§ **What is expected**: Every entry is to be returned exactly as it stands; the pictures are to be dropped.

(Page-level text extractions)
━━━━━━━━

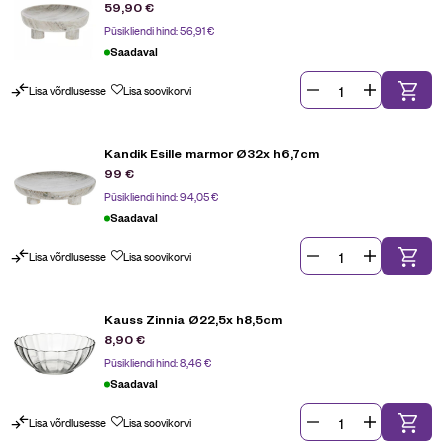
59,90
€
Püsikliendi hind:
56,91
€
Saadaval
Lisa võrdlusesse
Lisa soovikorvi
Kandik Esille marmor Ø32x h6,7cm
99
€
Püsikliendi hind:
94,05
€
Saadaval
Lisa võrdlusesse
Lisa soovikorvi
Kauss Zinnia Ø22,5x h8,5cm
8,90
€
Püsikliendi hind:
8,46
€
Saadaval
Lisa võrdlusesse
Lisa soovikorvi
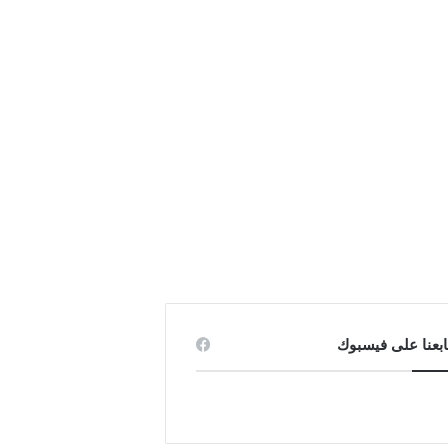
ابعنا على فيسبوك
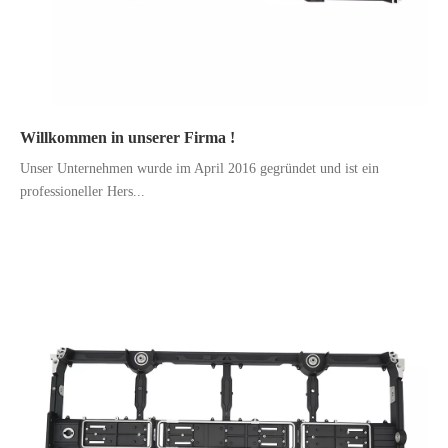
Willkommen in unserer Firma !
Unser Unternehmen wurde im April 2016 gegründet und ist ein
professioneller Hers...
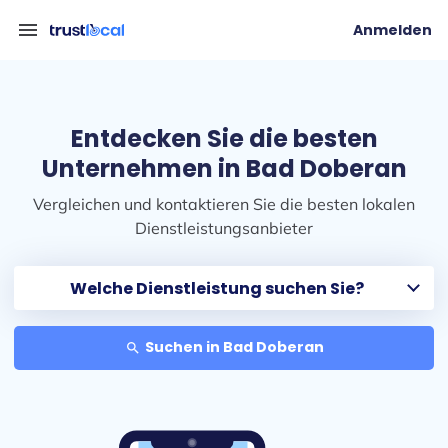
menu
Anmelden
Entdecken Sie die besten
Unternehmen in Bad Doberan
Vergleichen und kontaktieren Sie die besten lokalen
Dienstleistungsanbieter
Suchen in Bad Doberan
search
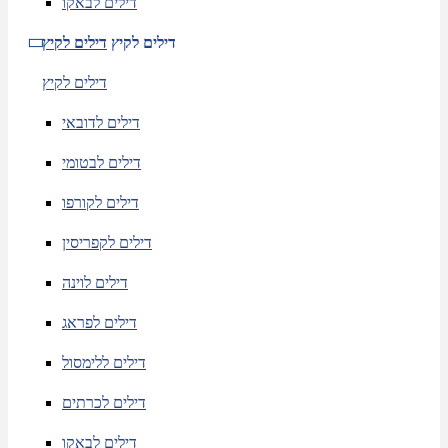
דילים לבאקו
דילים לקיץ
דילים לקיץ
דילים לקיץ
דילים לדובאי
דילים לבטומי
דילים לקורפו
דילים לקפריסין
דילים לוינה
דילים לפראג
דילים ללימסול
דילים לכרתים
דילים לבאקו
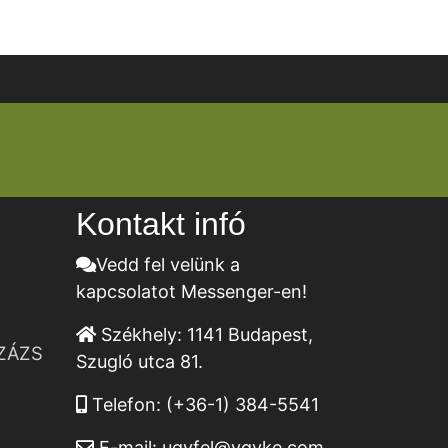
Kontakt infó
Vedd fel velünk a
kapcsolatot Messenger-en!
Székhely:
1141 Budapest,
ZÁZS
Szugló utca 81.
Telefon:
(+36-1) 384-5541
E-mail:
ugyfel@vgyke.com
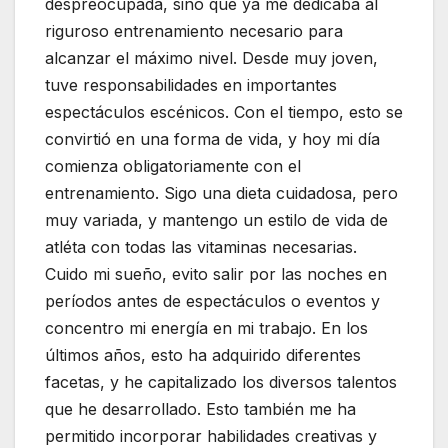
despreocupada, sino que ya me dedicaba al
riguroso entrenamiento necesario para
alcanzar el máximo nivel. Desde muy joven,
tuve responsabilidades en importantes
espectáculos escénicos. Con el tiempo, esto se
convirtió en una forma de vida, y hoy mi día
comienza obligatoriamente con el
entrenamiento. Sigo una dieta cuidadosa, pero
muy variada, y mantengo un estilo de vida de
atléta con todas las vitaminas necesarias.
Cuido mi sueño, evito salir por las noches en
períodos antes de espectáculos o eventos y
concentro mi energía en mi trabajo. En los
últimos años, esto ha adquirido diferentes
facetas, y he capitalizado los diversos talentos
que he desarrollado. Esto también me ha
permitido incorporar habilidades creativas y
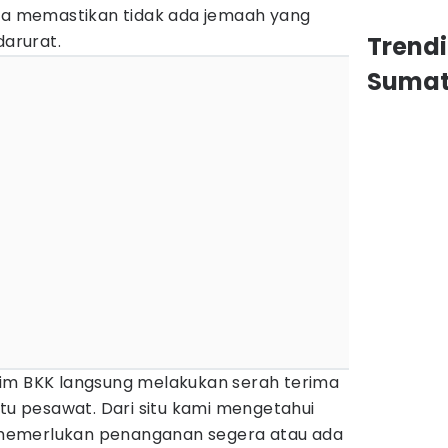
una memastikan tidak ada jemaah yang
arurat.
Trend
Sumat
im BKK langsung melakukan serah terima
ntu pesawat. Dari situ kami mengetahui
memerlukan penanganan segera atau ada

━━━━━━━━

§ **Answer below**:
59,90
€
Püsikliendi hind:
56,91
€
Saadaval
Lisa võrdlusesse
Lisa soovikorvi
Kandik Esille marmor Ø32x h6,7cm
99
€
Püsikliendi hind:
94,05
€
Saadaval
Lisa võrdlusesse
Lisa soovikorvi
Kauss Zinnia Ø22,5x h8,5cm
8,90
€
Püsikliendi hind:
8,46
€
Saadaval
Lisa võrdlusesse
Lisa soovikorvi
ابعنا على فيسبوك
Willkommen in unserer Firma !
Unser Unternehmen wurde im April 2016 gegründet und ist ein
professioneller Hers...
menu
Anmelden
Entdecken Sie die besten
Unternehmen in Bad Doberan
Vergleichen und kontaktieren Sie die besten lokalen
Dienstleistungsanbieter
Suchen in Bad Doberan
search
דילים לבאקו
דילים לקיץ
דילים לקיץ
דילים לקיץ
דילים לדובאי
דילים לבטומי
דילים לקורפו
דילים לקפריסין
דילים לוינה
דילים לפראג
דילים ללימסול
דילים לכרתים
דילים לבאקו
Kontakt infó
Vedd fel velünk a
kapcsolatot Messenger-en!
Székhely:
1141 Budapest,
ZÁZS
Szugló utca 81.
Telefon:
(+36-1) 384-5541
E-mail:
ugyfel@vgyke.com
despreocupada, sino que ya me dedicaba al
riguroso entrenamiento necesario para
alcanzar el máximo nivel. Desde muy joven,
tuve responsabilidades en importantes
espectáculos escénicos. Con el tiempo, esto se
convirtió en una forma de vida, y hoy mi día
comienza obligatoriamente con el
entrenamiento. Sigo una dieta cuidadosa, pero
muy variada, y mantengo un estilo de vida de
atléta con todas las vitaminas necesarias.
Cuido mi sueño, evito salir por las noches en
períodos antes de espectáculos o eventos y
concentro mi energía en mi trabajo. En los
últimos años, esto ha adquirido diferentes
facetas, y he capitalizado los diversos talentos
que he desarrollado. Esto también me ha
permitido incorporar habilidades creativas y
una memastikan tidak ada jemaah yang
arurat.
Trend
Sumat
im BKK langsung melakukan serah terima
ntu pesawat. Dari situ kami mengetahui
memerlukan penanganan segera atau ada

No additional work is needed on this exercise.